A number of behavioural and cognitive features of OCD, including endophenotype markers that appear to characterise the disorder have been determined. These include a shift in cognitive control from a goal-directed strategy to a habitual (stimulus-response, S-R) strategy, cognitive rigidity in terms of both reversal learning and attentional set-shifting, impaired response inhibition and planning, and a tendency to over-respond to spurious negative feedback in a probabilistic learning paradigm. Neural substrates of these deficits are being investigated using brain imaging methodologies based on magnetic resonance and preliminary evidence suggests an over-active medial prefrontal cortex-caudate nucleus circuits and underactive lateral prefrontal cortex-putamen circuits. However, little evidence exists that relates to the hypothesis of an over-active habit system in this disorder or to the role of serotonin in all these cognitive and behavioural deficits observed in OCD and compulsivity in general.
Eligibility
Inclusion Criteria:
- OCD patients, compulsive individuals without an OCD diagnosis, and healthy volunteers (male or female) between 18 and 70 years. Compulsive individuals without an OCD diagnosis are individuals without a history of psychiatric or other major medical conditions but scoring abnormally high on the Obsessive-Compulsive Inventory (OCI) questionnaire.
Exclusion Criteria:
- Current or previous neurological disease, severe somatic disease, or consumption of medical drugs likely to influence the test results
- Non- fluent in Danish or pronounced visual or auditory impairments
- Current or past learning disability.
- Pregnancy (females).
- Lactation (females).
- Participation in experiments with radioactivity (> 10 mSv) within the last year or significant occupational exposure to radioactivity.
- Contraindications for MRI (pacemaker, metal implants, etc.).
- Allergy to the ingredients in the administered drug.
- Abnormal ECG (e.g. prolonged QT syndrome).
- Dizzy when changing from supine to upright position (e.g. postural orthostatic tachycardia syndrome).
- Mild hypotension (blood pressure below 100/70 mmHg) or hypertension (blood pressure above 140/90 mmHg).
- Head injury or concussion resulting in loss of consciousness for more than 2 min.
- Alcohol or drug abuse
- Drug use other than tobacco and alcohol within the last 30 days.
- Hash > 50 x lifetime.
- Drugs > 10 x lifetime (for each substance).

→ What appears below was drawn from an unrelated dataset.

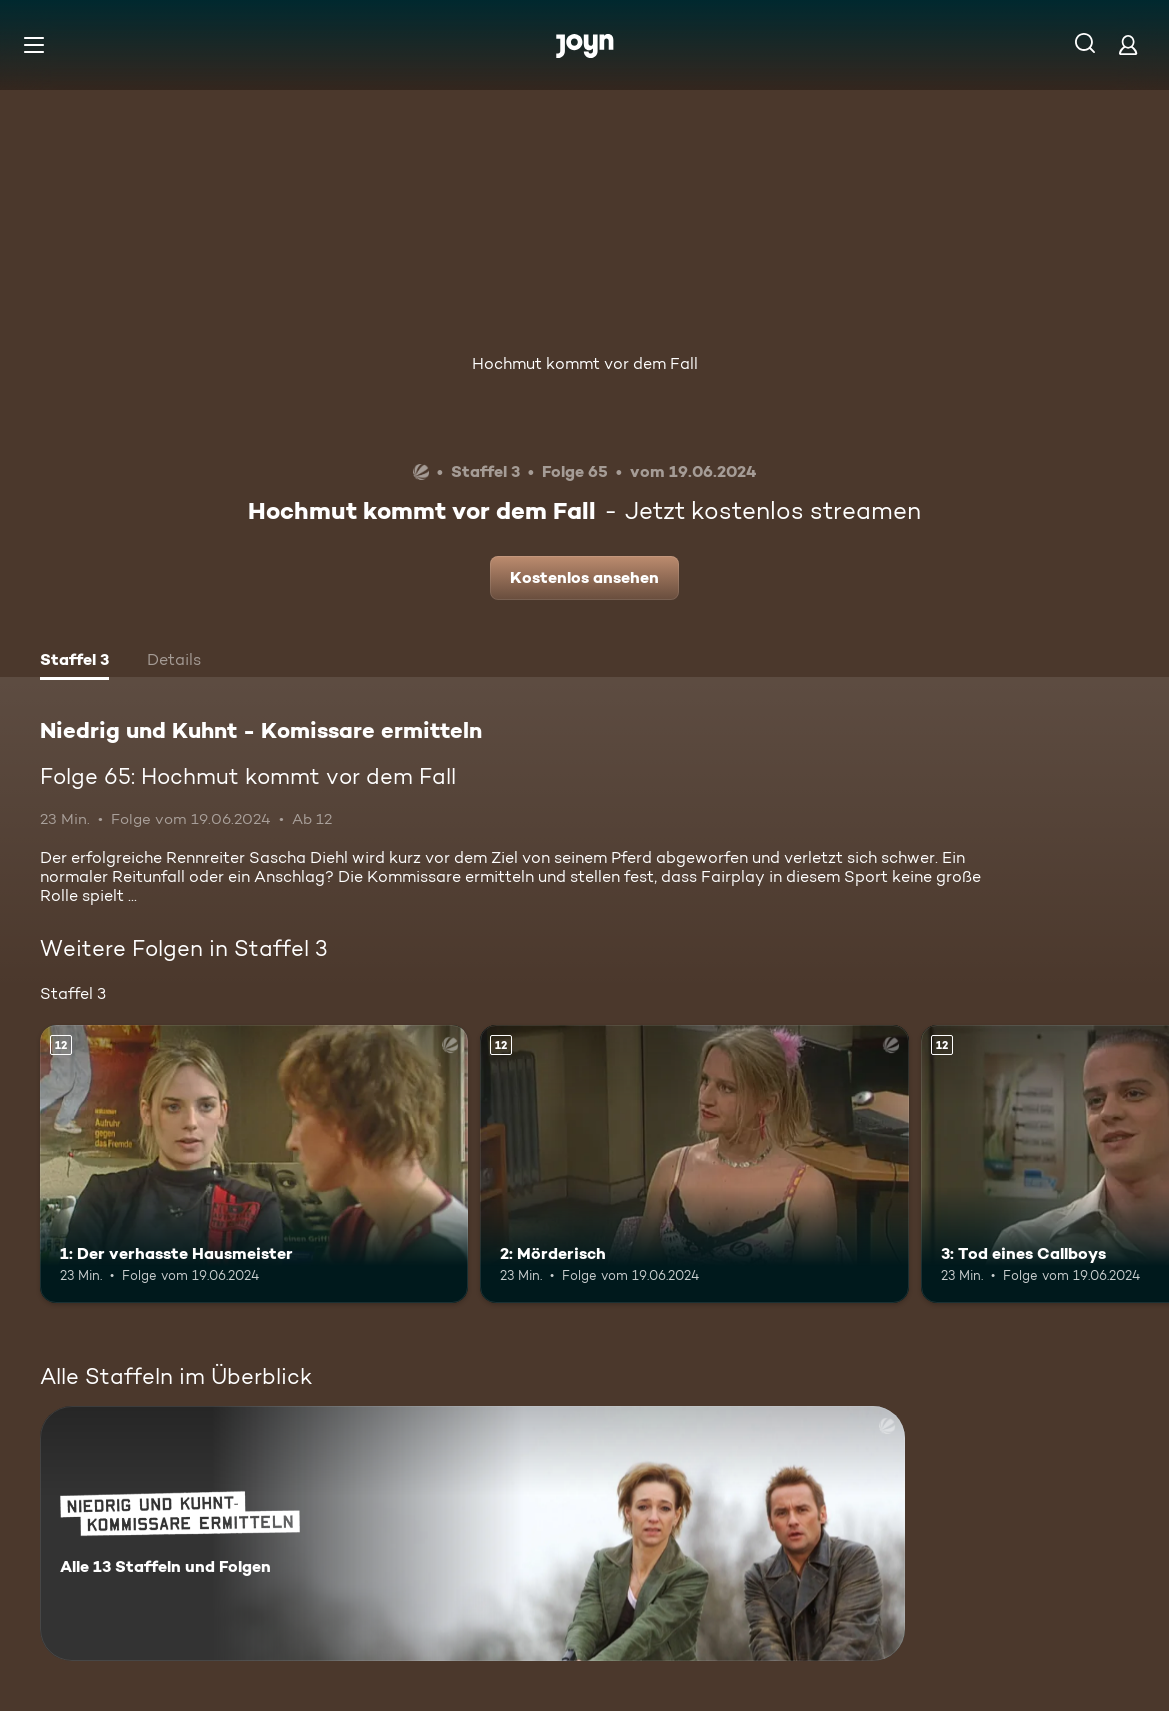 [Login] (1128, 44)
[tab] (74, 662)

- Current medication with serotonergic acting compounds. Use of other psychoactive substances must be stable at least one month prior to inclusion and maintained throughout the study.
- Severe physical impairments affecting eyesight or motor performance.
- For the OCD group: other Axis I mental disorder as primary diagnosis according to ICD-10 criteria.
- For healthy volunteers: any current or former primary psychiatric disorder (Axis I WHO ICD-10 diagnostic classification).